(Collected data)

──────

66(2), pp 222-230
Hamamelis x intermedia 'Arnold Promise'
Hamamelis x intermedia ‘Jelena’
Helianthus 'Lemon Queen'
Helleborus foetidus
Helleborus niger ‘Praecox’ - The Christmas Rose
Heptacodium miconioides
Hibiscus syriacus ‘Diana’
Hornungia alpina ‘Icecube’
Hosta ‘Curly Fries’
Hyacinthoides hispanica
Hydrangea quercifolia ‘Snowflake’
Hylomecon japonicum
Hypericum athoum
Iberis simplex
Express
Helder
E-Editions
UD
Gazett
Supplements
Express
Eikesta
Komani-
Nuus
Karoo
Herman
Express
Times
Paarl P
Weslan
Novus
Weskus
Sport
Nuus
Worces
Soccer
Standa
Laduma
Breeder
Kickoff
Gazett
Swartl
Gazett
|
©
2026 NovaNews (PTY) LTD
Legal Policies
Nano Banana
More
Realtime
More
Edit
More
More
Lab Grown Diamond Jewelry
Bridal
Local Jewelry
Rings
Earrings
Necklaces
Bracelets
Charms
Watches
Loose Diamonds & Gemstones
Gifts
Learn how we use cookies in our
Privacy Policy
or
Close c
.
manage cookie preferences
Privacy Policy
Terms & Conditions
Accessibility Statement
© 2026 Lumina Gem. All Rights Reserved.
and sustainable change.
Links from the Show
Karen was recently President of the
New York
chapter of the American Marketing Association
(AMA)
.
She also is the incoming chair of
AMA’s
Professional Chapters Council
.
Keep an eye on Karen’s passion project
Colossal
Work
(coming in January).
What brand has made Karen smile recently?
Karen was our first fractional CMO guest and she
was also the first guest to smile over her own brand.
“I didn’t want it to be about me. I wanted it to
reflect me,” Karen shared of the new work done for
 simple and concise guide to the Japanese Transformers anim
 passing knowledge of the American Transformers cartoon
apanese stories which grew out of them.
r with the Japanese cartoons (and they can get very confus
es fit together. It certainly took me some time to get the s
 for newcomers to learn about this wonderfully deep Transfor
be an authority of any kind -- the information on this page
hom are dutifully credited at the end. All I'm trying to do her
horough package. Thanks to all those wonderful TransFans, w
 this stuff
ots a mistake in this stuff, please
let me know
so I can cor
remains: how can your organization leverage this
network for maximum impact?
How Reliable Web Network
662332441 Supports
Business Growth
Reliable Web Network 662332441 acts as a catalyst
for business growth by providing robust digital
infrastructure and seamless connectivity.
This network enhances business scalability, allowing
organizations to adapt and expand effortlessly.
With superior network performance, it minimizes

──────

EXERCISE BRIEF
Return all the lines shown above, precisely as they stand.

REPLY TO THE EXERCISE
66(2), pp 222-230
Hamamelis x intermedia 'Arnold Promise'
Hamamelis x intermedia ‘Jelena’
Helianthus 'Lemon Queen'
Helleborus foetidus
Helleborus niger ‘Praecox’ - The Christmas Rose
Heptacodium miconioides
Hibiscus syriacus ‘Diana’
Hornungia alpina ‘Icecube’
Hosta ‘Curly Fries’
Hyacinthoides hispanica
Hydrangea quercifolia ‘Snowflake’
Hylomecon japonicum
Hypericum athoum
Iberis simplex
Express
Helder
E-Editions
UD
Gazett
Supplements
Express
Eikesta
Komani-
Nuus
Karoo
Herman
Express
Times
Paarl P
Weslan
Novus
Weskus
Sport
Nuus
Worces
Soccer
Standa
Laduma
Breeder
Kickoff
Gazett
Swartl
Gazett
|
©
2026 NovaNews (PTY) LTD
Legal Policies
Nano Banana
More
Realtime
More
Edit
More
More
Lab Grown Diamond Jewelry
Bridal
Local Jewelry
Rings
Earrings
Necklaces
Bracelets
Charms
Watches
Loose Diamonds & Gemstones
Gifts
Learn how we use cookies in our
Privacy Policy
or
Close c
.
manage cookie preferences
Privacy Policy
Terms & Conditions
Accessibility Statement
© 2026 Lumina Gem. All Rights Reserved.
and sustainable change.
Links from the Show
Karen was recently President of the
New York
chapter of the American Marketing Association
(AMA)
.
She also is the incoming chair of
AMA’s
Professional Chapters Council
.
Keep an eye on Karen’s passion project
Colossal
Work
(coming in January).
What brand has made Karen smile recently?
Karen was our first fractional CMO guest and she
was also the first guest to smile over her own brand.
“I didn’t want it to be about me. I wanted it to
reflect me,” Karen shared of the new work done for
 simple and concise guide to the Japanese Transformers anim
 passing knowledge of the American Transformers cartoon
apanese stories which grew out of them.
r with the Japanese cartoons (and they can get very confus
es fit together. It certainly took me some time to get the s
 for newcomers to learn about this wonderfully deep Transfor
be an authority of any kind -- the information on this page
hom are dutifully credited at the end. All I'm trying to do her
horough package. Thanks to all those wonderful TransFans, w
 this stuff
ots a mistake in this stuff, please
let me know
so I can cor
remains: how can your organization leverage this
network for maximum impact?
How Reliable Web Network
662332441 Supports
Business Growth
Reliable Web Network 662332441 acts as a catalyst
for business growth by providing robust digital
infrastructure and seamless connectivity.
This network enhances business scalability, allowing
organizations to adapt and expand effortlessly.
With superior network performance, it minimizes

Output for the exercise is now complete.